More recently, other methods for diagnosis have emerged. These include the use of rapid diagnostic tests (RDTs) which utilize a drop of blood applied to a reagent strip which very quickly reacts to show whether the patient is infected with malaria. While considered generally more sensitive than blood films, some RDTs don’t test for all types of malaria parasite, and many require that the reagents be kept cold in order for the test to be effective, which can be a problem in some developing countries.

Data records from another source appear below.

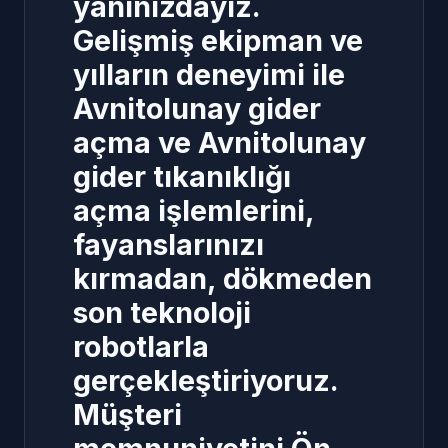
yanınızdayız.
Gelişmiş ekipman ve
yılların deneyimi ile
Avnitolunay gider
açma
ve
Avnitolunay
gider tıkanıklığı
açma
işlemlerini,
fayanslarınızı
kırmadan, dökmeden
son teknoloji
robotlarla
gerçekleştiriyoruz.
Müşteri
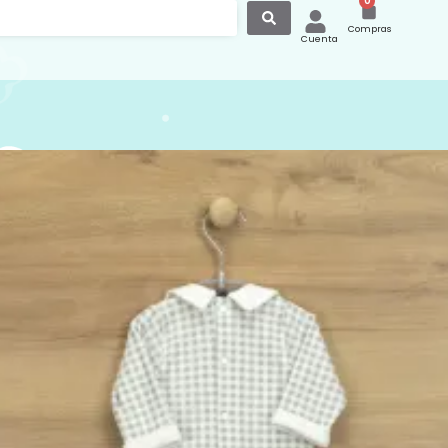
0
Compras
Cuenta
Pelele Cuello de Pico Vichy
unto de algodón de invierno con cuello
y estampado de vichy color gris babidu.
:
Pijama/Pelele de una Pieza Invierno
,
 y Accesorios
Babidú
,
pelele bebé
,
Pijama
€
IVA Incluido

Perhaps the most sensitive test for malaria is through PCR, which can theoretically detect a single malaria parasite in a drop of blood, and also determine the species. However, measures of infection intensity require an alternative form of PCR, called real-time PCR, which can be technologically challenging. All forms of PCR require a lot of expensive equipment and reagents, trained technicians and take several hours to run.

3) Treatment

Malaria treatment can be determined based on the diagnostic results, as well as other factors, such as:

  • The area where the infection was acquired and its drug-resistance status
  • The clinical status of the patient
  • Any accompanying illness or condition
  • Pregnancy
  • Drug allergies, or other medications taken by the patient

Most uncomplicated (i.e. not severe) cases of P. falciparum can be treated with oral medication, such as artemisinin-based combination therapies (ACTs). Artemisinin is given in combination with another anti-malarial drug in order to prevent resistance from developing in the parasite. Patients who have complicated (severe) P. falciparum malaria or who cannot take oral medications should be given the treatment by continuous intravenous infusion, with quinine recommended by WHO as the first-line treatment.

Other drugs, which are used in some settings, are considered second-line or alternative forms of treatment. These include:

  • chloroquine (very rarely used for P. falciparum, due to widespread resistance)
  • atovaquone-proguanil (Malarone®)
  • mefloquine (Lariam®)
  • quinine
  • quinidine
  • doxycycline (used in combination with quinine)
  • clindamycin (used in combination with quinine)

In addition, primaquine is active against the dormant parasite liver forms (hypnozoites) and prevents relapses, for patients with P. vivax or P. ovale malaria. Primaquine should not be taken by pregnant women or by people who are deficient in G6PD (glucose-6-phosphate dehydrogenase). Patients should not take primaquine until a screening test has excluded G6PD deficiency.

4) Education

Through education, people living in at-risk areas for malaria transmission can learn about ways to prevent the disease (see above), as well as what to do if they suspect they are infected (i.e. seek diagnosis). Similarly, education is important for travellers visiting malarial areas, so they know the best ways in which to avoid being infected.